» DATA LISTING:
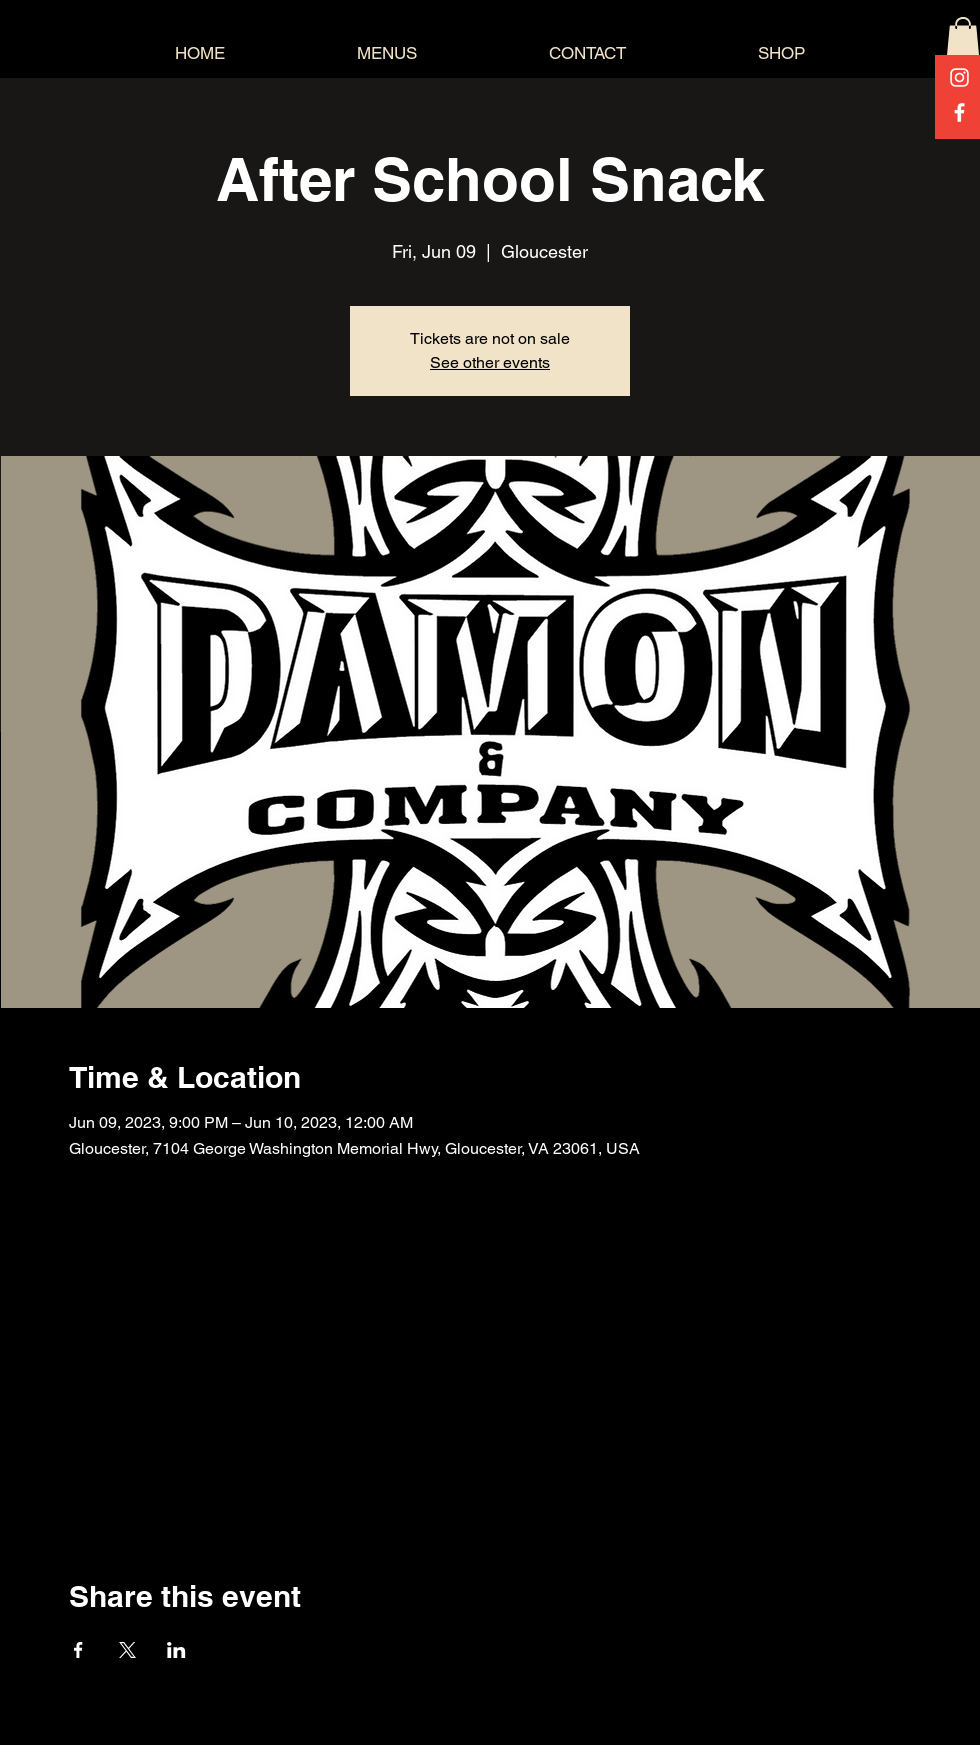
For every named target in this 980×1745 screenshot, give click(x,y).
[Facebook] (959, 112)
...
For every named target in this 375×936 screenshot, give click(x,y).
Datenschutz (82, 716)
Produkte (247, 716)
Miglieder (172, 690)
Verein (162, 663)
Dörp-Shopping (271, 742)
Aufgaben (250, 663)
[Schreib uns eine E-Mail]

» TASK TO CARRY OUT: The answer must be every line from the records above that contains the word "screenshot", copied out.

» SOLUTION FOR THIS PROBLEM:
For every named target in this 980×1745 screenshot, give click(x,y).
For every named target in this 375×936 screenshot, give click(x,y).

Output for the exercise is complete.